START Working data

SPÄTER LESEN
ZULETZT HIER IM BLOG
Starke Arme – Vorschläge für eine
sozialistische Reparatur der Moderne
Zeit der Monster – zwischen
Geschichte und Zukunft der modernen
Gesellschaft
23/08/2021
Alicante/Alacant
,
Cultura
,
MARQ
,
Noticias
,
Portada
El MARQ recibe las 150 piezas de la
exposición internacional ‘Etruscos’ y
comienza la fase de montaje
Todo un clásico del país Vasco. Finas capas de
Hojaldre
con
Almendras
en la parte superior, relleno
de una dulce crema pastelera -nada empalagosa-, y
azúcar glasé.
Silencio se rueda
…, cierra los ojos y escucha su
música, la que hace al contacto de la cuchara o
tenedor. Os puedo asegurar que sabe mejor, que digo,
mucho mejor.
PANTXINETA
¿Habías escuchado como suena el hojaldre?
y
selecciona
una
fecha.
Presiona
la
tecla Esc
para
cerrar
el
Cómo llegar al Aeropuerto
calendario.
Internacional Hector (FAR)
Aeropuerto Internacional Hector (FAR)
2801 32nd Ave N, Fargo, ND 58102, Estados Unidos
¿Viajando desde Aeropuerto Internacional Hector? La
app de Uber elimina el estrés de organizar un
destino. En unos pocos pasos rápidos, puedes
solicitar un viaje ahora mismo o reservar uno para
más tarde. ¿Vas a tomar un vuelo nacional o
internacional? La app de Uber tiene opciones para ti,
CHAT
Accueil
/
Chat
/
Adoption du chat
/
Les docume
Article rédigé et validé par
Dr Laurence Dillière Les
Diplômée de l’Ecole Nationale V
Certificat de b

END Working data

» Brief: Using only the entries above, output the line with "2801 32nd Ave", the line with "Article rédigé et validé par", and all lines between them, exactly as they stand.

» Response box:
2801 32nd Ave N, Fargo, ND 58102, Estados Unidos
¿Viajando desde Aeropuerto Internacional Hector? La
app de Uber elimina el estrés de organizar un
destino. En unos pocos pasos rápidos, puedes
solicitar un viaje ahora mismo o reservar uno para
más tarde. ¿Vas a tomar un vuelo nacional o
internacional? La app de Uber tiene opciones para ti,
CHAT
Accueil
/
Chat
/
Adoption du chat
/
Les docume
Article rédigé et validé par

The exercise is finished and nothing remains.